There are many dimensions of data quality—completeness, consistency, accuracy, and timeliness, to name just a few of the most common—however, one commonly overlooked is . . . metadata.
I know—some of you are probably saying:
“Jim, what’s the matter with you? Metadata is not a dimension of data quality.”
With all due respect (as always, of course!), my response is:
“Sometimes, the best way to know what’s the matter with your data quality, is to ask—what’s the meta with your data?”
What exactly is metadata?
The simplest definition for metadata is “data about data.”
In other words, metadata can be thought of as a label that provides a definition, description, and context for data.
Common examples include relational table definitions and flat file layouts. More detailed examples of metadata include conceptual and logical data models.

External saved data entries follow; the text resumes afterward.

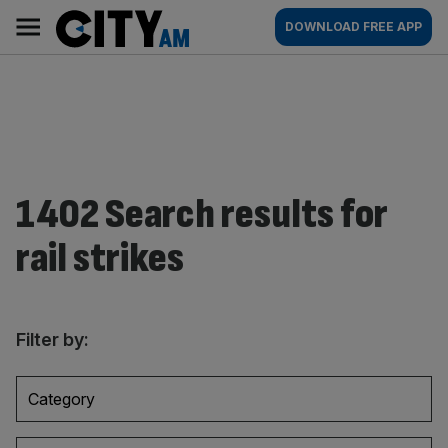
Skip
City
Main
DOWNLOAD FREE APP
to
AM
navigation
content
1402 Search results for
rail strikes
Filter by:
Category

Therefore, metadata—among its many other uses—often plays an integral role in determining your data usage.
The perfect wrong answer
As Henrik Liliendahl Sørensen recently explained on his blog, the shared understanding of the label (i.e., metadata) attached to many key business metrics can represent the real data quality issue associated with the metric—and ignoring this important point, can lead to providing the perfect wrong answer to common business questions.
How many watches do you own?
A famous quote, sometimes referred to as Segal’s Law, states that:
“A man with one watch knows what time it is. A man with two watches is never sure.”
When it comes to the metrics used to make (or explain) critical business decisions, I have often witnessed the “we have too many watches” phenomenon being the underlying cause of the confusion and contention surrounding the (often conflicting) answers to common business questions, such as:
- How many customers do we have?
- How many products did we sell?
- How much revenue did we generate?
Therefore, another example of metadata is providing clear definitions of what the terms customers, products, and revenue actually mean.
The metadata associated with the data used to form the basis of the answers to these questions can cause a “framing effect” where the answer is correct from a certain point of view (i.e., depending upon which watch you are using to tell time).
Therefore, you should always verify the metadata as well as the data.
It’s okay to own more than one watch. After all, there is more than one time zone. So, when someone asks you what time it is, instead of responding in your local time (correct from your perspective), you should ask them—where in the world are you?
In the comments section of Henrik’s blog post, I paraphrased King Claudius (from Hamlet—after all, it’s been a few posts since I made a Shakespearean reference):
“The labels attached to critical data must not unwatched go.”
What’s the Meta with your Data?
How do you define metadata? How do you use metadata in your organization?
What is the relationship between metadata and data quality?
Do you think metadata is (or should be considered) a dimension of data quality?